Another idea I had was to have an effectively new Q matrix for each mine, so once a mine is collected, the sweeper transitions to that matrix and operates off that where the current mine is excluded from consideration.我的另一个想法是为每个地雷建立一个有效的新 Q 矩阵，因此一旦收集到一个地雷，清扫器就会转换到该矩阵并在当前地雷被排除在考虑之外的地方运行。

Are there any better approaches that I can take with this, or perhaps more practical tweaks to my own approach that I can try?有没有更好的方法可以用这个，或者我可以尝试对我自己的方法进行更实际的调整？

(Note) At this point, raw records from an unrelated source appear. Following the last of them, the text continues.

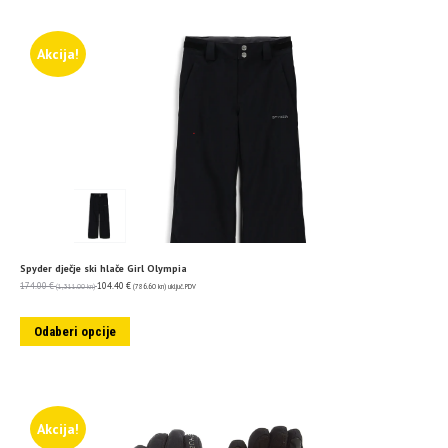
Akcija!
Spyder dječje ski hlače Girl Olympia
174.00
€
104.40
€
(1,311.00 kn)
(786.60 kn)
uključ. PDV
Odaberi opcije
Akcija!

A more explicit explanation of the rules:更明确的规则解释：

The map edges wrap around, so moving off the right edge of the map will cause the bot to appear on the left edge etc. map 边缘环绕，因此从 map 的右边缘移开将导致机器人出现在左边缘等。
The sweeper bot can move up down, left or right from any map tile.扫地机器人可以从任何 map 瓷砖上上下左右移动。
When the bot collides with a mine, the mine is considered swept and then removed.当机器人与地雷相撞时，地雷被认为被扫过然后被移除。
The aim is for the bot to learn to sweep all mines on the map from any starting position.目的是让机器人学会从 position 开始扫除 map 上的所有地雷。

Answer 1

Given that the sweeper can always see the nearest mine, this should be pretty easy.鉴于扫地机总能看到最近的矿井，这应该很容易。 From your question I assume your only problem is finding a good reward function and representation for your agent state.根据您的问题，我认为您唯一的问题是找到一个好的奖励 function 和您的代理 state 的代表。

Defining a state定义 state

Absolute positions are rarely useful in a random environment, especially if the environment is infinite like in your example (since the bot can drive over the borders and respawn at the other side).绝对位置在随机环境中很少有用，尤其是在您的示例中环境是无限的情况下（因为机器人可以越过边界并在另一侧重生）。 This means that the size of the environment isn't needed for the agent to operate (we will actually need it to simulate the infinite space, tho).这意味着代理操作不需要环境的大小（我们实际上将需要它来模拟无限空间）。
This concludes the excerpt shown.